Jenna Nikolaides, MD, a medical toxicologist at the Illinois Poison Center, Chicago, agreed that differences in how the data are reported n Canada and the United States may have led to the seeming spike.
She said the experience in the United States has been similar to that in Canada, but pioneering states such as Colorado introduced recreational drugs all at once rather than phasing them in.
“It was like the Wild West, with smoking, vaping, and edibles all introduced at once,” said Nikolaides, who also is assistant professor of emergency medicine at Rush University Medical Center, Chicago. “There was a huge explosion of unintended consequences, including pediatric poisonings.”
Nikolaides said evidence-based regulations typically were not used in the introduction of recreational cannabis, so lessons have been learned the hard way.
Myran stressed the challenge of regulating legal cannabis in Canada and elsewhere.
“In many ways, the goals of the Cannabis Act [which legalized the drug in 2018] are in opposition: eliminate the illicit market but avoid health impacts, such as poisonings or increases in youth cannabis use. If you make cannabis products too accessible or appealing, you can end up with a scenario where you will see greater youth cannabis use and increases in poisonings in very young children,” he said.

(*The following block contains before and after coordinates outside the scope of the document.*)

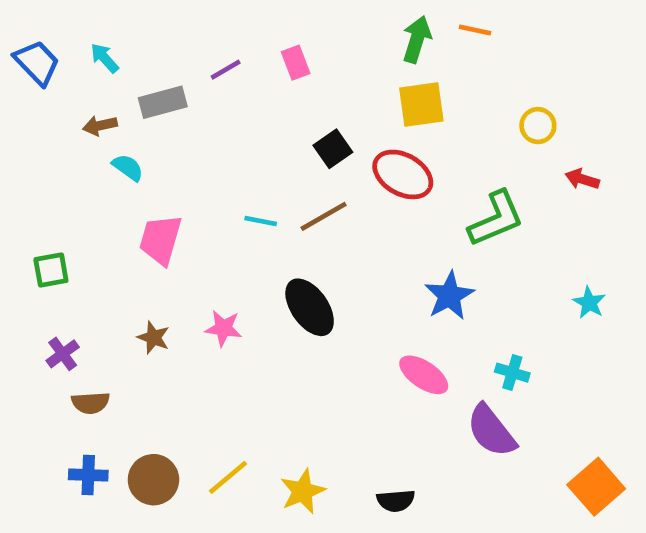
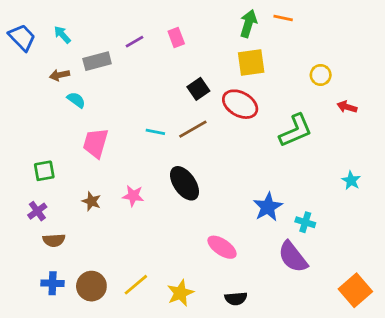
green square: (51, 270) -> (44, 171), moved
blue star: (449, 296) -> (268, 207), moved
pink ellipse: (424, 375) -> (222, 247), moved

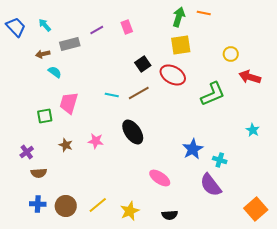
red arrow: (347, 107) -> (250, 77), size x1.5
green square: (44, 171) -> (45, 116), moved

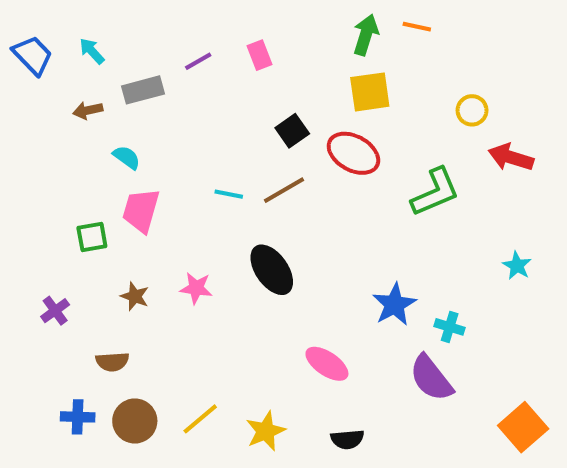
cyan semicircle: (55, 72) -> (127, 157), moved
brown semicircle: (39, 173) -> (112, 362), moved

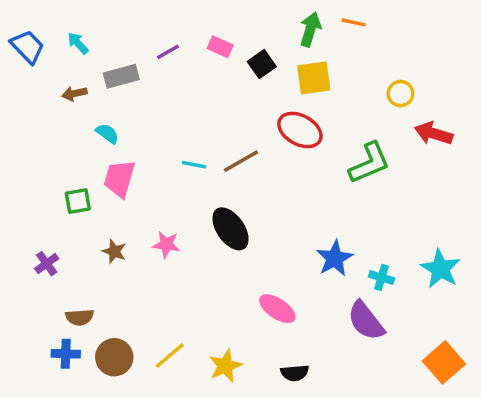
pink rectangle: (259, 55) -> (220, 47), turned -45
black square: (292, 131) -> (262, 64), moved
cyan star: (517, 266) -> (440, 269), moved, size x1.6
brown semicircle: (112, 362) -> (80, 317), moved

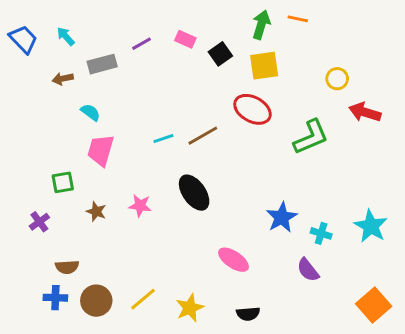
cyan line: (194, 165) -> (163, 139), turned -30
green square: (78, 201) -> (63, 182), moved
purple semicircle: (366, 321) -> (308, 270), size x0.7

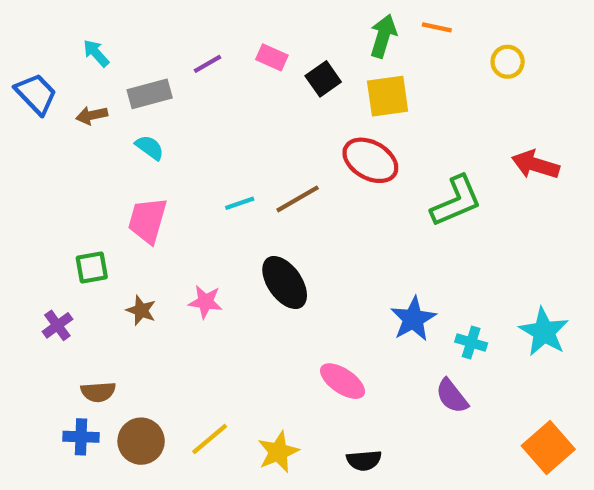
blue trapezoid: (23, 39) -> (36, 94), moved
yellow circle: (337, 79) -> (508, 62), moved
cyan semicircle: (90, 112) -> (150, 147), moved

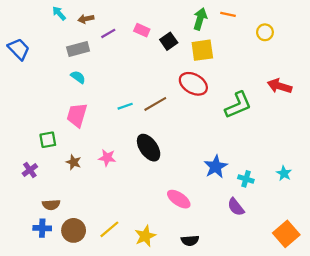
cyan arrow: (96, 53) -> (59, 13), moved
brown arrow: (92, 115) -> (86, 19), moved
cyan star: (544, 332) -> (284, 173), size x0.6

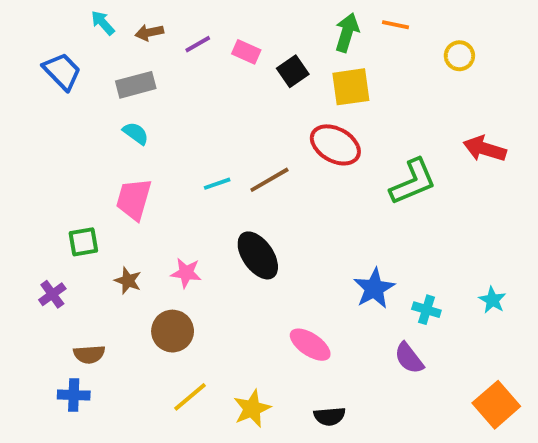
purple line: (108, 33) -> (198, 44), moved
blue trapezoid: (19, 49) -> (62, 71), moved
brown circle: (74, 230) -> (173, 331), moved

“The cannabis industry is interested in expanding sales as quickly as possible and replacing the illicit market,” Myran added. “It’s the role of government regulators to ensure that legal sales are not harming the health of the population, and that balance right now may not be adequately protecting very young children.”
Nikolaides said regulators in some states, such as Colorado, had to undergo legislative redos, such as banning gummy bears and prohibiting chocolate bar knockoffs that closely resemble branded sweets. “These are too enticing to children,” she said.
“Once they’ve been removed from their packaging, these products are identical to something very appealing to kids,” Myran said. “They look just like a cookie, just like soft candy. And a large number of children appear to be consuming them and coming to emergency departments”
Myran said Canada, like Colorado, may have to consider legislative revisions to prevent cannabis exposures.
Paul Armentano, deputy director of the National Organization for the Reform of Marijuana Laws (NORML), which has been pushing for reform of the cannabis legislation for more than 50 years, called the term poisonings “sensational” and preferred to call them “inadvertent exposures.”
“In general, inadvertent cannabis exposures resulting in either calls to poison control centers and/or hospitalizations certainly do occur, but it seems sensational to label these incidents as ‘poisonings,’ ” Armentano told Medscape Medical News. “Cannabis and/or THC exposure, regardless of quantity, is incapable of causing fatal overdose, and exposure to the substance itself does not result in the types of outcomes, such as organ failure and death, associated with the intake of traditionally toxic substances — like laundry detergent pods or alcohol.”
He stressed that little to no medical interventions are required in these cases, unlike traditional poisonings, in which children inadvertently consume alcohol or laundry detergent pods.
The researchers have disclosed no relevant financial relationships.
JAMA Netw Open. Published online January 7, 2022. Full text
Howard Wolinsky is a medical writer in Chicago.